A conductivity cell was calibrated using KCl solution (0.01 mol dm^-3) with a conductivity of 0.141 S m^-1 and the resistance was found to be 520 Ohms. The resistance of a saturated solution of silver chloride was found to be 3.8 x 10^5 Ohms. Calculate the solubility product of silver chloride given that the molar ionic conductivities of the silver and chloride ions are 6.2 and 7.6 mS m^2 mol^-1 respectively.
I have worked out the cell constant to be 73.3 m^-1, but I am not sure where to go from there or how to use the ionic conductivities.
Check me out on this.
kappa*R = K(cell contant).
0.141*520 = 73.3 (your value).
Use kappa*R = K to determine kappa for AgCl where R = 3.8 x 10^5.

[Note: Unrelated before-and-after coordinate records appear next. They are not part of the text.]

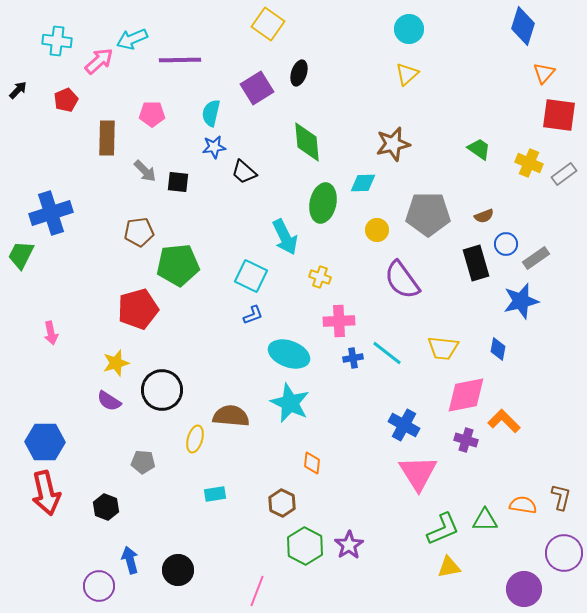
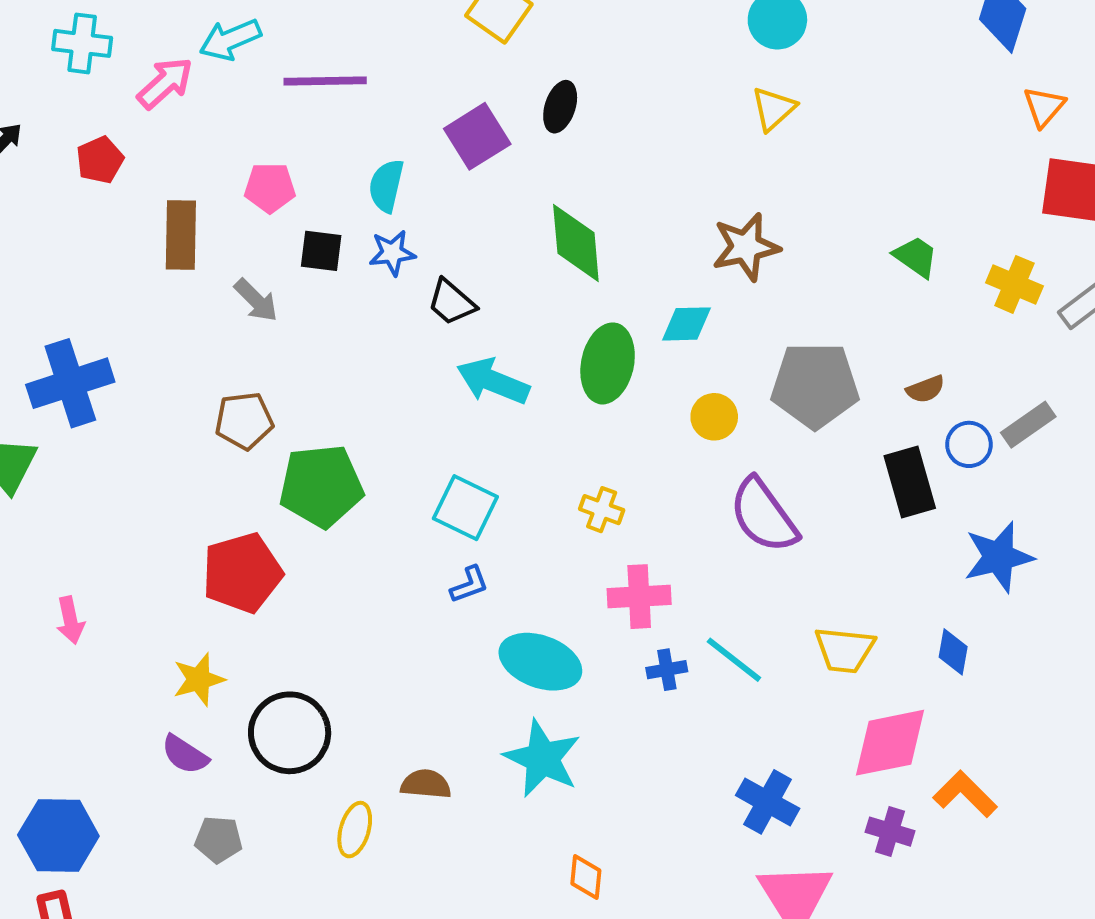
black square: (178, 182) -> (321, 251), moved
cyan arrow: (285, 237) -> (493, 381), moved, turned 138
gray rectangle: (536, 258) -> (1028, 425), moved
brown semicircle: (231, 416) -> (426, 784), size x0.7
gray pentagon: (143, 462) -> (218, 839), moved

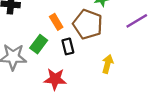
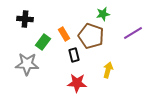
green rectangle: (39, 44) -> (43, 42), moved
red star: (55, 79) -> (77, 83), moved

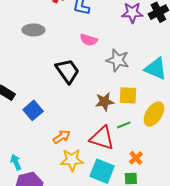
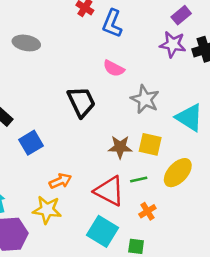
gray ellipse: (33, 30) -> (26, 43), moved
orange cross: (136, 158) -> (147, 211), moved
yellow star: (72, 160) -> (47, 210), moved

Then use lambda = molar conductivity = kappa/C.
You have molar conductivity of each of the ions, add them together to obtain the molar conductivity of AgCl, and that allows you to calculate C for for (Ag^+) and of course (Cl^-) which is the same number. Then
(Ag^+)(Cl^-) = Ksp.
I don't know if these data are experimental data or not but the value is close to what I remember Ksp being. I hope this helps.
To calculate the solubility product of silver chloride (AgCl), we need to use the ionic conductivities and resistance measurements of the KCl solution and the saturated AgCl solution. Here's how we can proceed:
1. Calculate the conductance of the KCl solution:
- Conductivity (σ) = 0.141 S m^-1 (given)

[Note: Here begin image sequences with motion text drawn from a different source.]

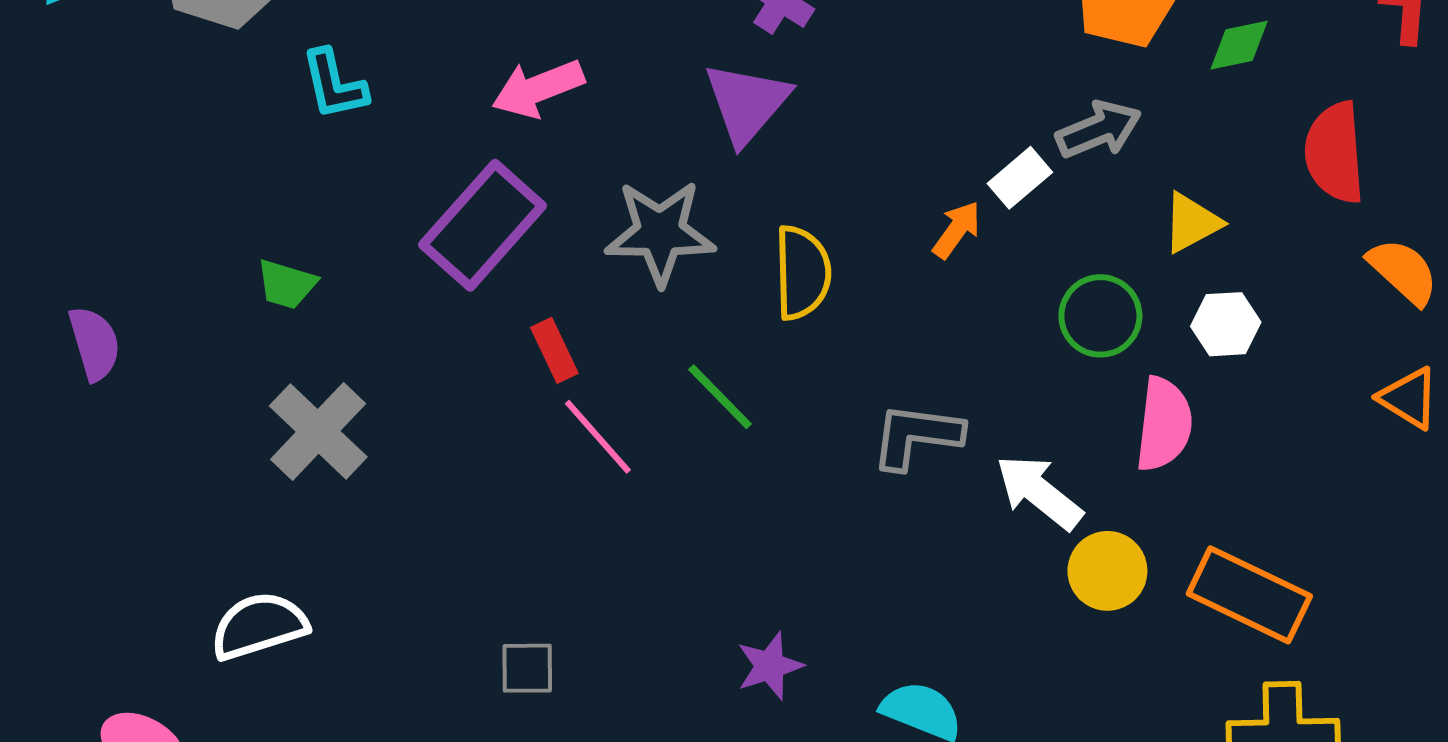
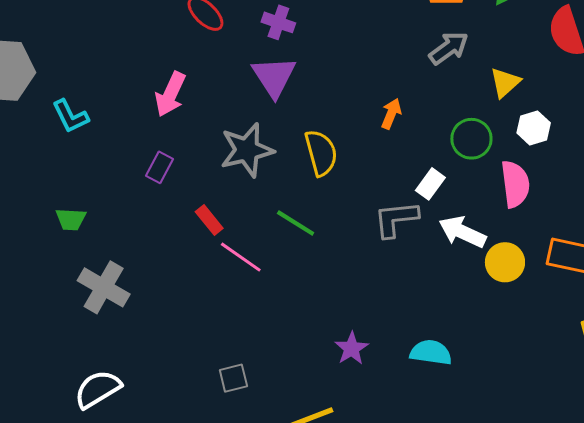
pink arrow: (538, 89) -> (170, 94), turned -30
white rectangle: (1020, 178) -> (430, 184), moved
purple rectangle: (483, 225) -> (159, 167), size x0.5

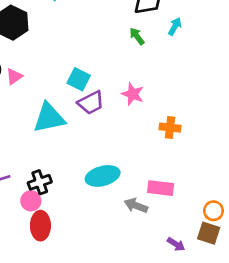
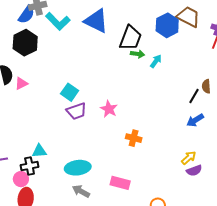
cyan arrow: (175, 26) -> (156, 61), moved
green arrow: (137, 36) -> (138, 54), moved, turned 128
cyan triangle: (49, 118) -> (39, 151), moved, size x0.6
gray arrow: (136, 206) -> (81, 191), moved

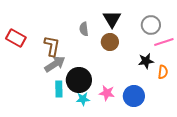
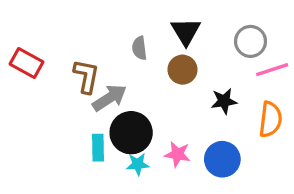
black star: (146, 61) -> (224, 101), moved
gray arrow: (55, 64) -> (110, 98), moved
orange semicircle: (163, 72) -> (270, 119), size x1.5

- Resistance (R) = 520 Ω (given)
- Cell constant (C) = 73.3 m^-1 (calculated)
The conductance (G) of the KCl solution can be calculated using the formula:
G = σ × C
Substituting the given values, we get:
G(KCl) = 0.141 S m^-1 × 73.3 m^-1 = 10.34 S
2. Calculate the molar conductivities (λ) of Ag+ and Cl- ions:
- Molar ionic conductivity of Ag+ ion (λAg+) = 6.2 mS m^2 mol^-1 (given)
- Molar ionic conductivity of Cl- ion (λCl-) = 7.6 mS m^2 mol^-1 (given)

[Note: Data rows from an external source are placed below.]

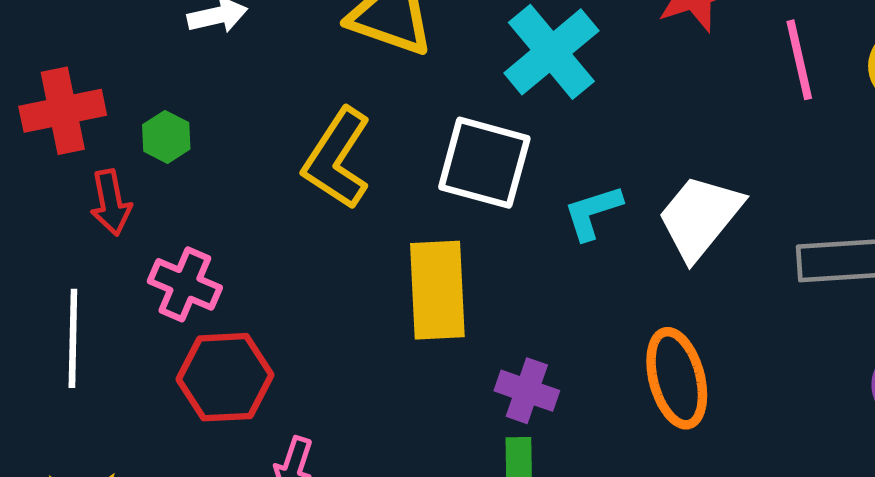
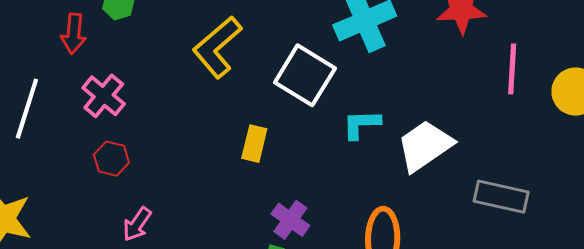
yellow rectangle: (437, 290) -> (254, 144), size x0.6
red hexagon: (225, 377) -> (111, 159), size x0.6

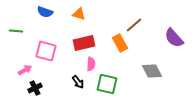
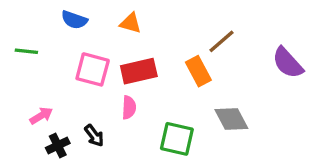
pink square: (46, 51) -> (93, 69), moved
pink semicircle: (91, 64) -> (129, 107), moved
gray diamond: (152, 71) -> (231, 119), moved
black arrow: (78, 82) -> (94, 136), moved

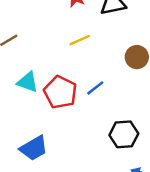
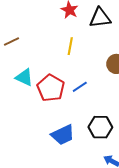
yellow line: (80, 40) -> (70, 46), turned -60
blue trapezoid: (34, 148) -> (63, 135), moved

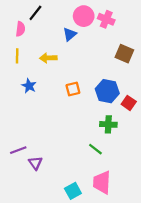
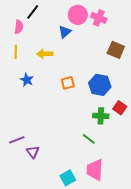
red square: (129, 103) -> (120, 108), moved

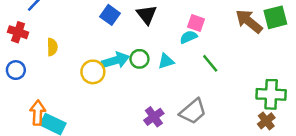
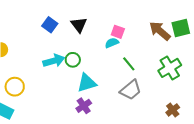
cyan triangle: (166, 61) -> (87, 83), moved, size x1.5
yellow circle: (93, 72) -> (15, 87), moved
green cross: (271, 94) -> (170, 68), moved, turned -35
gray trapezoid: (193, 111) -> (131, 90), moved

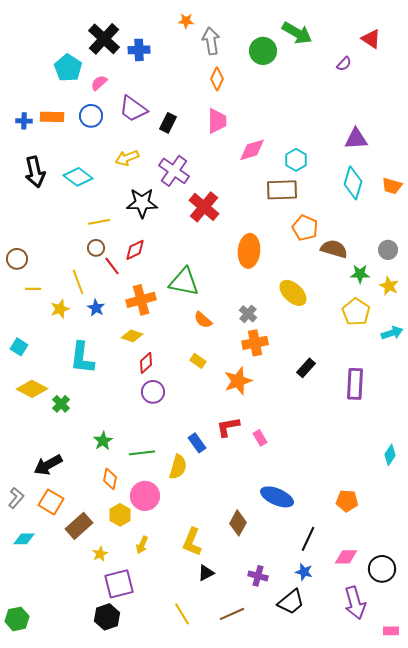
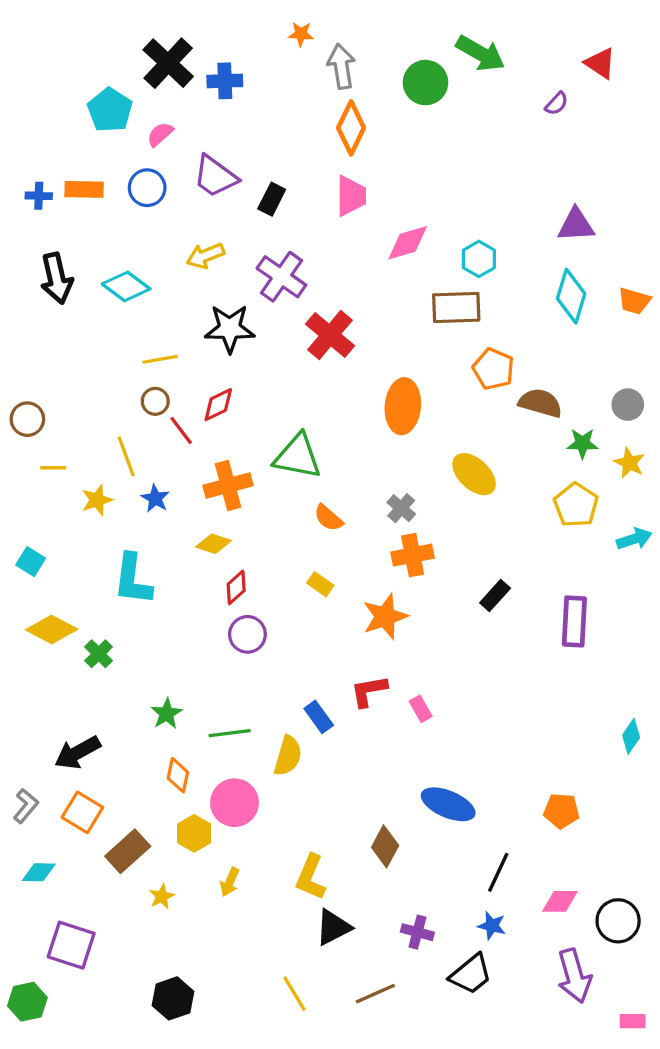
orange diamond: (217, 79) -> (351, 128), size x1.4
black triangle: (206, 573) -> (333, 927), size x1.4
purple square: (119, 584) -> (71, 945), moved, turned 32

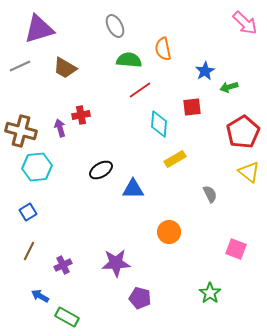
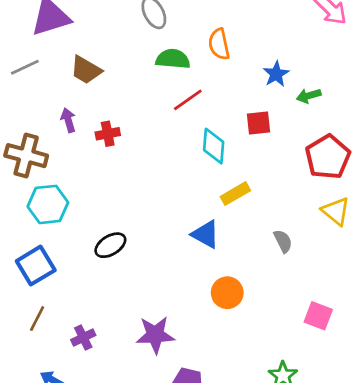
purple arrow: (60, 128) -> (68, 120), moved
black ellipse: (101, 170) -> (110, 245), moved
blue triangle: (133, 189) -> (205, 234), moved, turned 30
blue square: (28, 212) -> (36, 266), size x1.6

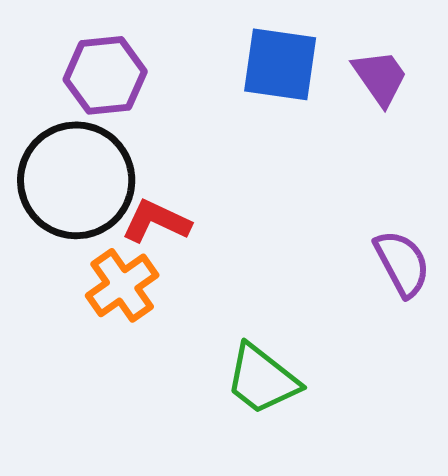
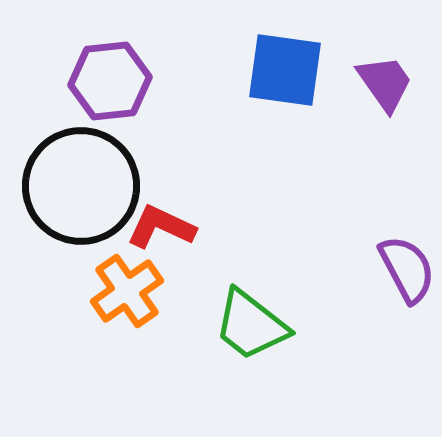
green trapezoid: (262, 379) -> (251, 325), moved

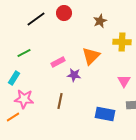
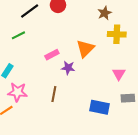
brown star: (100, 21) -> (105, 13), moved
green line: (24, 53) -> (18, 35), moved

3. Calculate the resistance (R) of the saturated AgCl solution:
- Resistance of AgCl solution (R(AgCl)) = 3.8 × 10^5 Ω (given)
4. Calculate the conductance (G) of the AgCl solution:
The conductance (G) of the AgCl solution can be calculated using the formula:
G(AgCl) = 1 / R(AgCl)
Substituting the given value, we get:
G(AgCl) = 1 / (3.8 × 10^5 Ω)
5. Calculate the conductance ratio (K) between AgCl and KCl solutions:
The conductance ratio (K) can be calculated using the formula:
K = G(AgCl) / G(KCl)
Substituting the previously calculated values, we get:
K = G(AgCl) / G(KCl)
6. Calculate the molar conductance of AgCl (λAgCl):
The molar conductance (λAgCl) can be calculated using the formula:
λAgCl = K × λCl- / λAg+
Substituting the previously calculated values, we get:
λAgCl = K × λCl- / λAg+
7. Calculate the solubility product of AgCl (Ksp):
The solubility product (Ksp) of AgCl can be calculated using the formula:
Ksp = (λAgCl)^2
Substituting the previously calculated value, we get:
Ksp = (λAgCl)^2
By following these steps, you should be able to calculate the solubility product of silver chloride (AgCl).